Looks awesome,  not venison obviously, but when you do passtrami with a brisket flat I’m assuming you remove the entire fat cap from the flat - is that accurate?


----------



## Sowsage (Dec 13, 2019)

BB-que said:


> Looks awesome,  not venison obviously, but when you do passtrami with a brisket flat I’m assuming you remove the entire fat cap from the flat - is that accurate?


I usually trim it yes. I like to use eye of round to do this with also. Its really lean and not a lot of trimming to do and its on sale a lot around here.


----------



## tx smoker (Dec 14, 2019)

God that looks SOOOOO good!! I just love pastrami. Not much better than a hot pastrami sammie with melted Swiss cheese and a nice dollop of spicy horseradish mustard. I'll take two please   

Big LIKE for this one!!
Robert


----------



## Sowsage (Dec 14, 2019)

tx smoker said:


> God that looks SOOOOO good!! I just love pastrami. Not much better than a hot pastrami sammie with melted Swiss cheese and a nice dollop of spicy horseradish mustard. I'll take two please
> 
> Big LIKE for this one!!
> Robert


Thanks! Yep thats the way to make them! Especially is you have some smoked swiss tucked away!


----------



## indaswamp (Dec 18, 2019)

Nice! I love pastrami! Matter of fact, I have some goose pastrami drying in the fridge that will hit the smokehouse tomorrow! My cousin has been asking me to do a batch of venison pastrami. I'm looking forward to it. Been making the goose pastrami for years, bet it is good with venison as well. Big like for me...


----------



## Sowsage (Dec 18, 2019)

indaswamp said:


> Nice! I love pastrami! Matter of fact, I have some goose pastrami drying in the fridge that will hit the smokehouse tomorrow! My cousin has been asking me to do a batch of venison pastrami. I'm looking forward to it. Been making the goose pastrami for years, bet it is good with venison as well. Big like for me...

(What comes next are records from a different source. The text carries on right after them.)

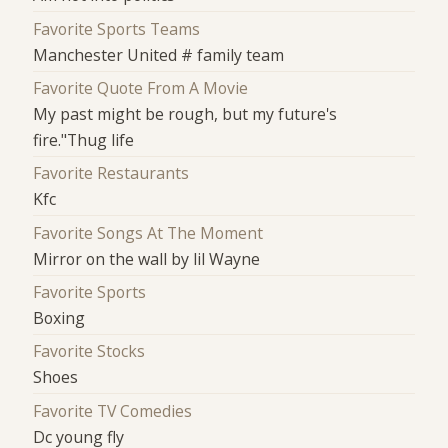
Favorite Sports Teams
Manchester United # family team
Favorite Quote From A Movie
My past might be rough, but my future's
fire."Thug life
Favorite Restaurants
Kfc
Favorite Songs At The Moment
Mirror on the wall by lil Wayne
Favorite Sports
Boxing
Favorite Stocks
Shoes
Favorite TV Comedies
Dc young fly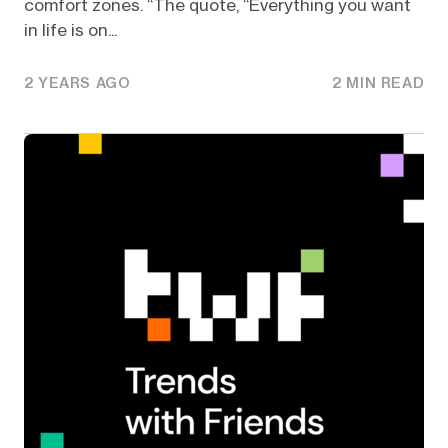
comfort zones. “The quote, “Everything you want
in life is on...
2 YEARS AGO
2 MIN READ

Thanks! Never thought of using goose! You will have to share some pics when. It's finished up!


----------



## indaswamp (Dec 19, 2019)

Sowsage said:


> Thanks! Never thought of using goose! You will have to share some pics when. It's finished up!


Here's a batch I made last year with pics....
https://www.smokingmeatforums.com/threads/wild-goose-pastrami.283019/


----------



## archeryrob (Dec 19, 2019)

I don't do anything with geese anymore but cure them. Goose is actually better cured than venison is cured. Most people I know won't eat goose until I cured it. I have a few farmers that still won't try it again after eating it plain the first time. 

I just cure it with bearcarvers recipe and cover with onion, garlic and table grind black pepper and smoke. Here was the first one with deer and goose as a trial run.


----------



## hoity toit (Dec 20, 2019)

pass the horseradish please... nice job.

ht


----------